The company’s theme-park business, which was hit by the recession, is picking up. Disney is seeing solid bookings for the December quarter for its parks, which account for 28% of sales. Disney has a strong balance sheet and continues to repurchase shares. The stock, at $37.12, trades at 15 times estimated earnings for the fiscal year that ends next September.

The Joy of Pepsi

Put some fizz in your child’s portfolio with PepsiCo (PEP). The snack-food-and-beverage conglomerate is working to refresh its business by investing more in emerging markets such as China.

However, Wall Street is down on the stock. The company lowered its earnings outlook for 2010 based on greater-than-anticipated investment in emerging markets, especially China. But Wall Street’s thinking is too short-term. Pepsi’s investment is a smart move because consumers in emerging markets carry less debt than those in many developed countries and are growing wealthier. Expanding into these markets will also help Pepsi offset any weakness in the U.S. and Western Europe, where consumers are cutting back their spending. (Pepsi currently gets 40% of its revenue outside the U.S. and Canada.)

This year Pepsi acquired its two largest North American bottlers, which should help it adapt to changing consumer tastes and get new products to market faster. It will also help it better control costs, ultimately bolstering profits.
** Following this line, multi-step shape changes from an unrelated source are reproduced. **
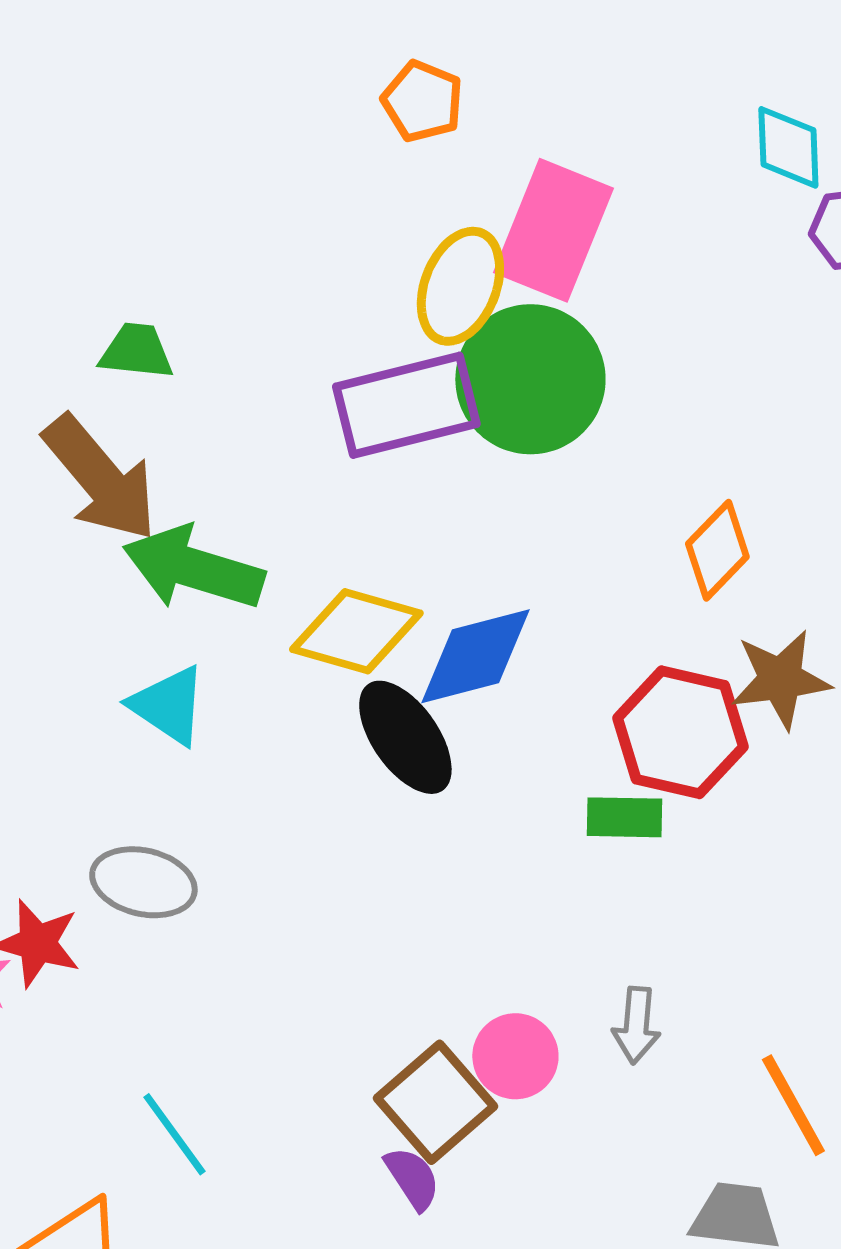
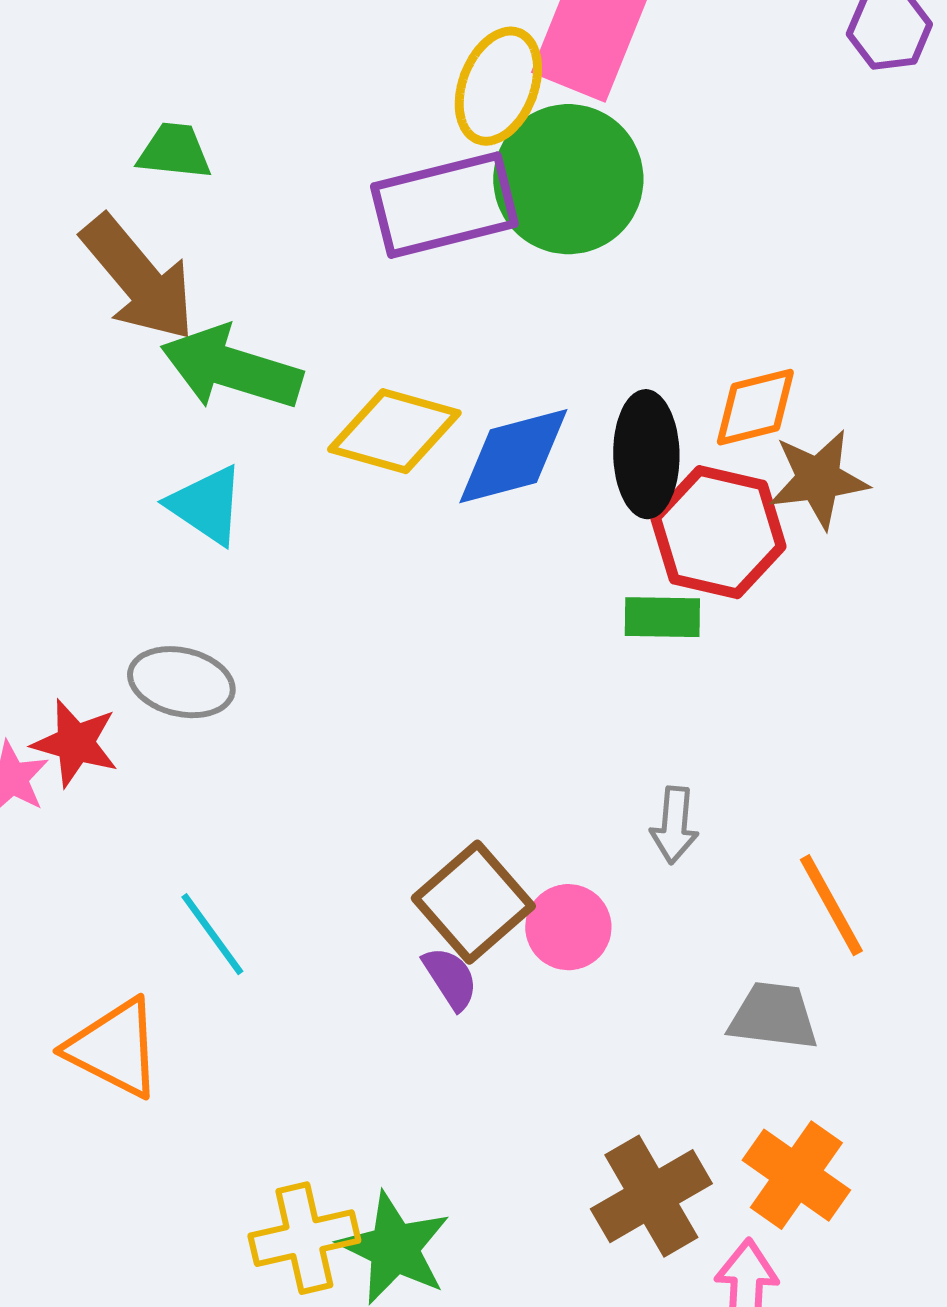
orange diamond: (717, 550) -> (755, 407), moved, turned 32
black ellipse: (405, 737) -> (646, 454), moved, turned 34
pink circle: (515, 1056) -> (568, 927), moved

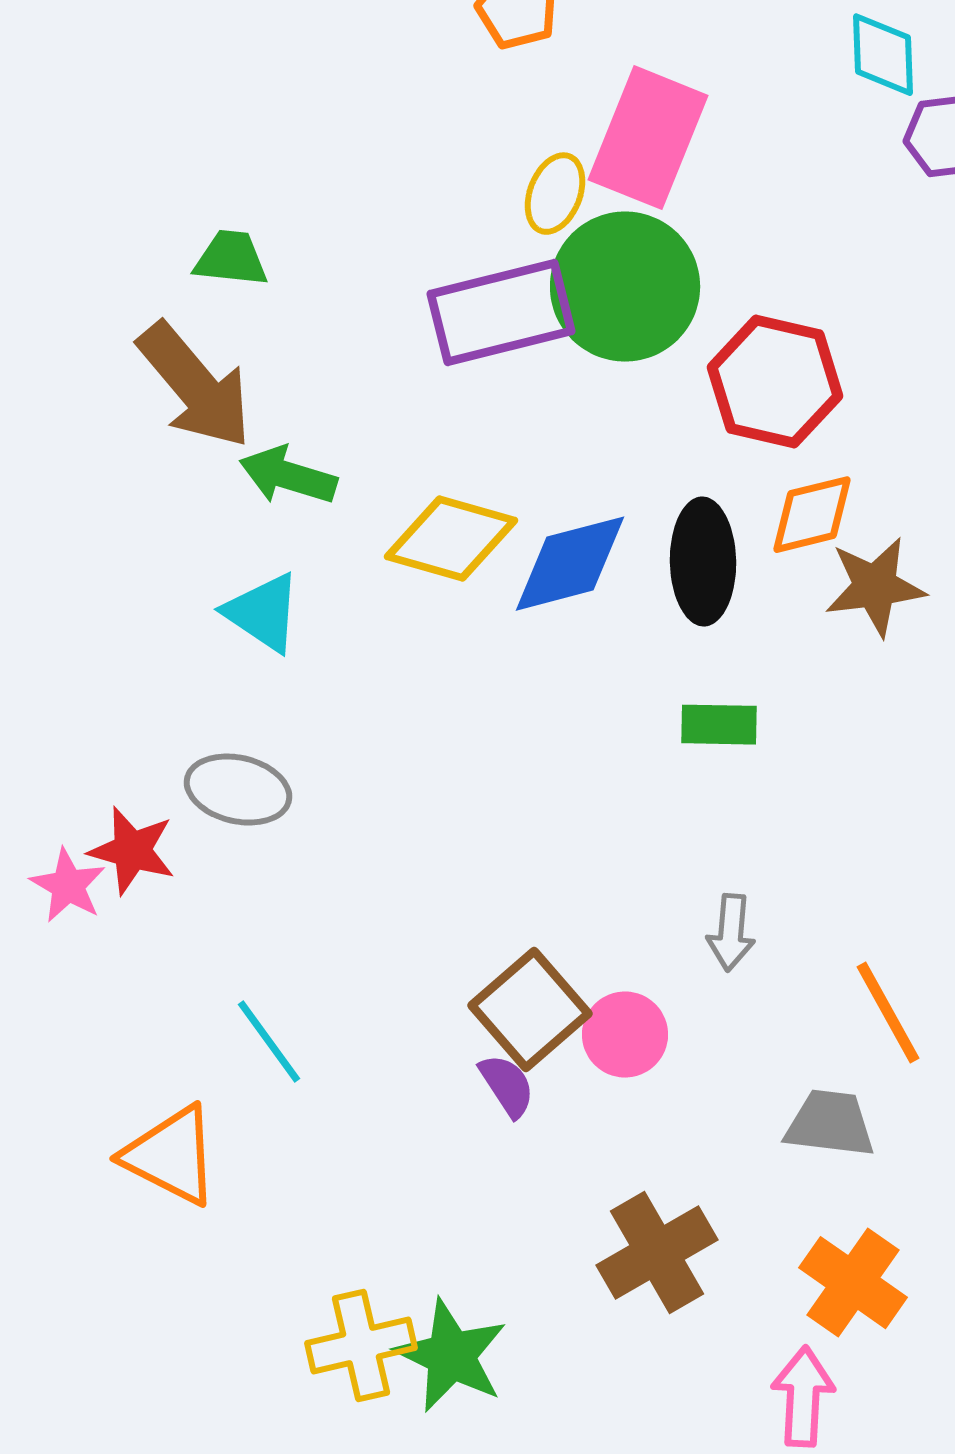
yellow ellipse: (498, 86) -> (555, 194), size x0.7
green arrow: (231, 368) -> (288, 476), size x0.7
red hexagon: (718, 532) -> (775, 382), moved
brown cross: (651, 1196) -> (657, 1253), moved

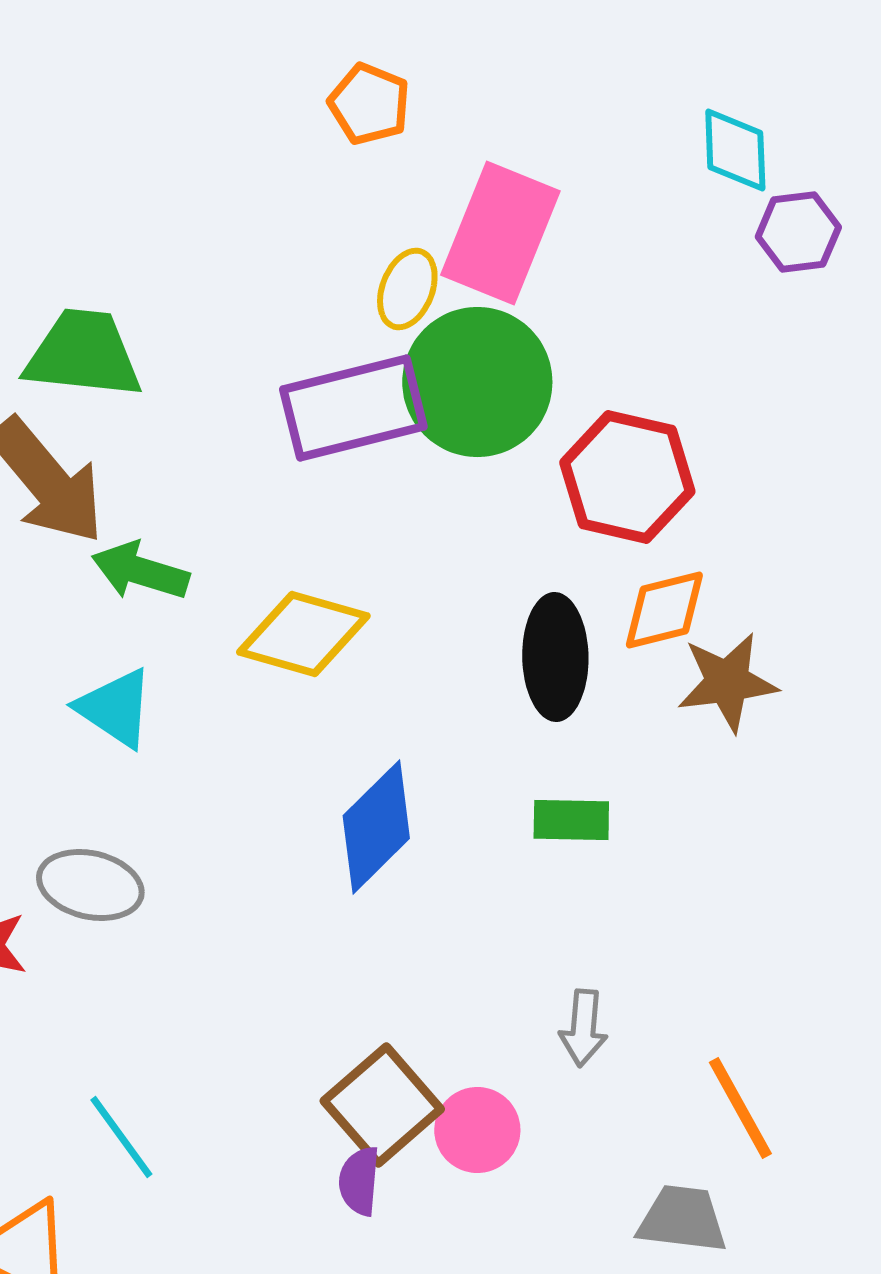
green trapezoid: (231, 259) -> (83, 354), size x1.6
blue diamond: (570, 564) -> (376, 827), moved, turned -30
purple semicircle: (507, 1086) -> (359, 1181), turned -142

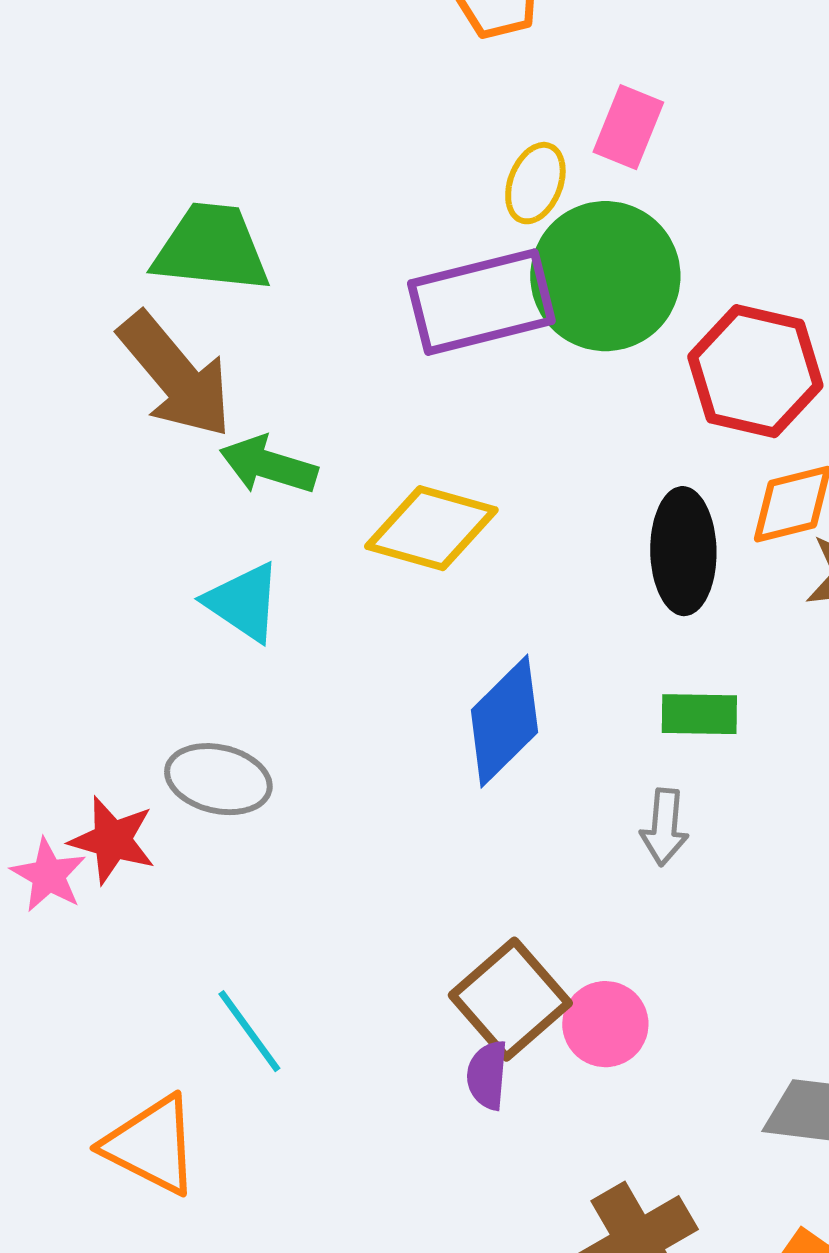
pink rectangle: (500, 233) -> (628, 127), size x0.6
gray arrow: (583, 1028) -> (664, 827), moved

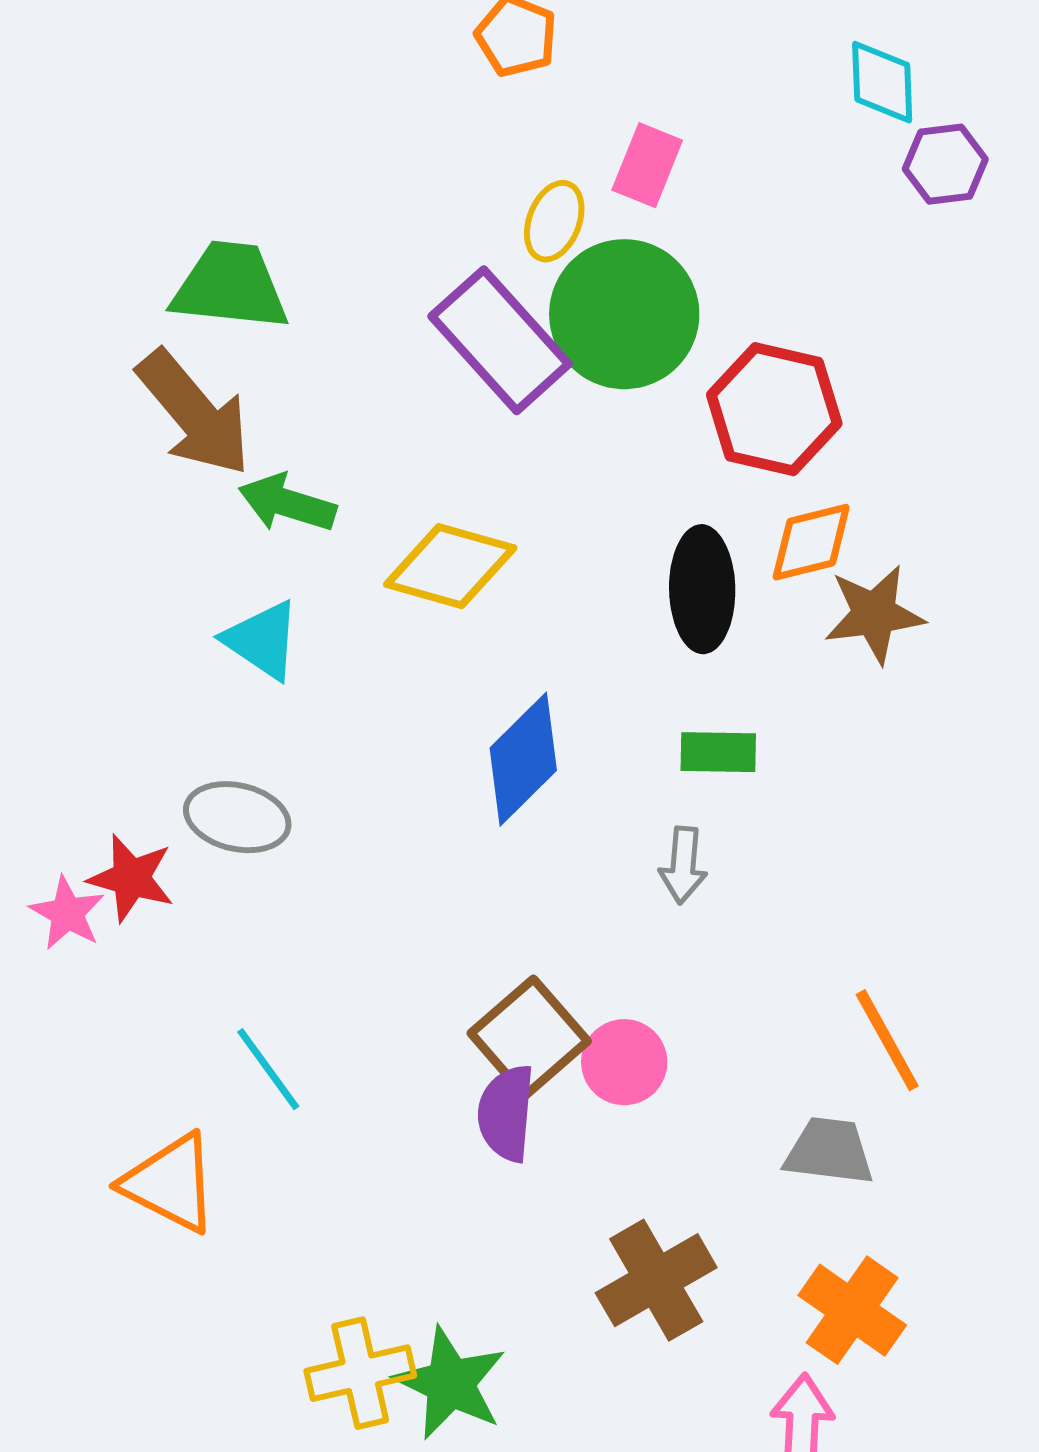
purple rectangle: (481, 302) -> (500, 340), turned 62
purple semicircle: (487, 1075) -> (506, 1113), size x1.4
Analyst Carlos Laboy, of Credit Suisse, says Pepsi is one of the cheapest consumer stocks he covers. “It trades below its competitors, and we believe it will still deliver superior earnings growth,” he says. Pepsi trades at 14 times its 2011 earnings estimate, while competitor Coke trades at 17 times next year’s earnings. Based on competitors’ and Pepsi’s own historical P/Es of 19 times to 27 times earnings, Standard & Poor’s has a 12-month price target of $71. The stock, which yields 3.0%, trades at $66.63.